Some countries have already passed laws protecting animals and ecosystems. Ontario passed some, Quebec did and in a few months, Manitoba will be added to the list of governments that are starting to address serious environmental issues with smart laws to protect us. Congrats Manitoba!

Should Canada protect our ecosystems, plants, and animals? Is there a way to respect our Earth and benefit from green culture? Our environment needs representation and it is getting more. There is certain delusion in saying that a green economy isn't superior to the present fossil fuels jalopy. There is much that science has learned in the past few decades and we must pay attention and apply it well. Remember, the Montreal Protocol was a success.

So if we are going to protect ecosystems, we need to identify processes that can damage it in ways we haven't considered. I called this blog whale cannons to draw attention to the use of sonic cannons in oil exploration. As modern physics became more sophisticated, the use of sonic imaging has become a sophisticated tool in understanding what geology is hidden beneath. Mining uses this, oil and gas, geologists and the military uses high energy physics for its secret sonar technology. By using a high amplitude sound wave, physics can help determine what is underground. Coupled with expert analysis, this tool is useful, but it can harm life in the local area.

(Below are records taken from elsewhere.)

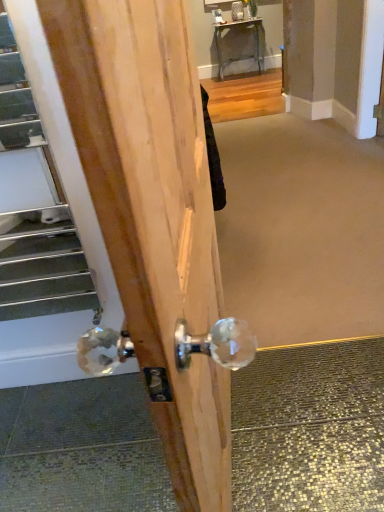 Question: From the image's perspective, is metallic silver table at upper center positioned above or below metallic silver escalator at lower left?

Choices:
 (A) above
 (B) below

Answer: (A)

Question: Which is correct: metallic silver table at upper center is inside metallic silver escalator at lower left, or outside of it?

Choices:
 (A) inside
 (B) outside

Answer: (B)

Question: Estimate the real-world distances between objects in this image. Which object is farther from the clear crystal doorknob at center?

Choices:
 (A) metallic silver escalator at lower left
 (B) metallic silver table at upper center

Answer: (B)

Question: Which object is the closest to the clear crystal doorknob at center?

Choices:
 (A) metallic silver table at upper center
 (B) metallic silver escalator at lower left

Answer: (B) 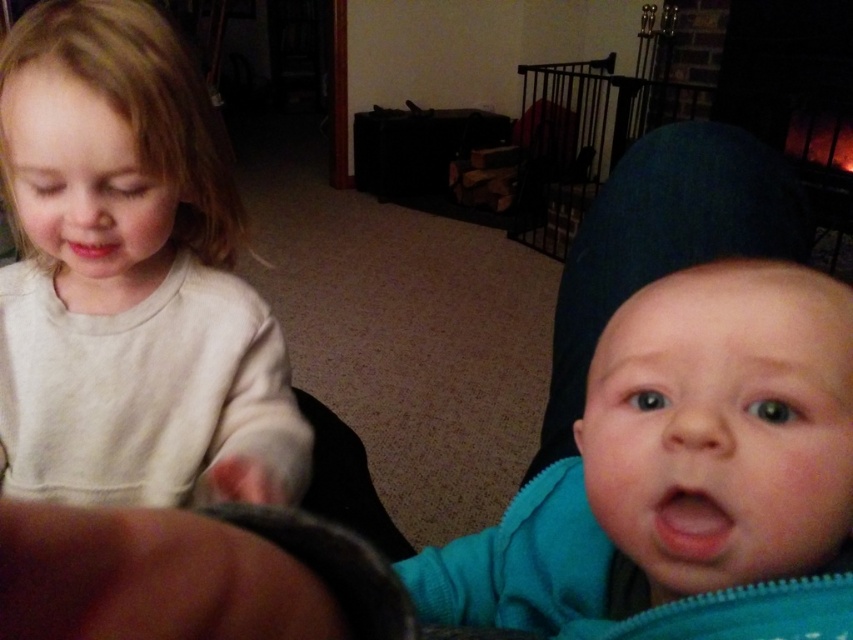 What do you see at coordinates (129, 275) in the screenshot? I see `light beige sweater at left` at bounding box center [129, 275].

At what (x,y) coordinates should I click in order to perform the action: click on light beige sweater at left. Please return your answer as a coordinate pair (x, y). The image size is (853, 640). Looking at the image, I should click on (129, 275). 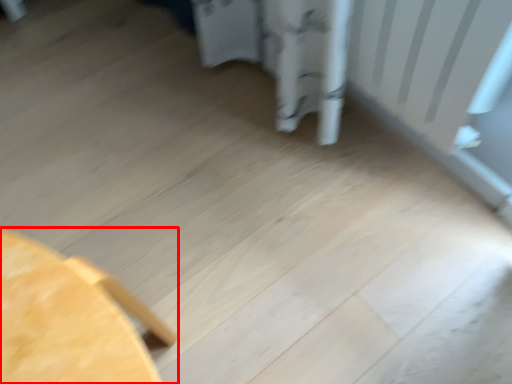 Question: In this image, where is furniture (annotated by the red box) located relative to radiator?

Choices:
 (A) right
 (B) left

Answer: (B)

One scientific property of water is the superior sound transmission. Versus our Earth's atmosphere, water is superior in transmitting sound. Liquids are* incompressible, and as such energy transmitted is done with high efficiency. Whales have taken advantage of waters secrets, as well, they can sing and communicate long distances. Military listening arrays can identify most ships using the unique topological sound signatures all around the world by exploiting waters secrets and some smart physics. Sneaky.

The technology used for exploring for oil and gas in our oceans uses a sound cannon. This sonic pulse is very loud. Some estimates, depending on water temperatures and thermocline phase translations and refractions, compare the human experience like "100,000 times louder than a jet engine". That's loud. Having designed products that have sonic safety considerations for workers, these sonic cannons are dangerous.

I mention whales, but the reality is that these sonic cannons impact oysters, seals, seabirds, and fish. All biology that experiences this much jerk is in danger. The Gulf of St. Lawrence, our arctic oceans are all areas that may be subject to this process.

What will Catherine McKenna and Kirsty Duncan do to help our critters?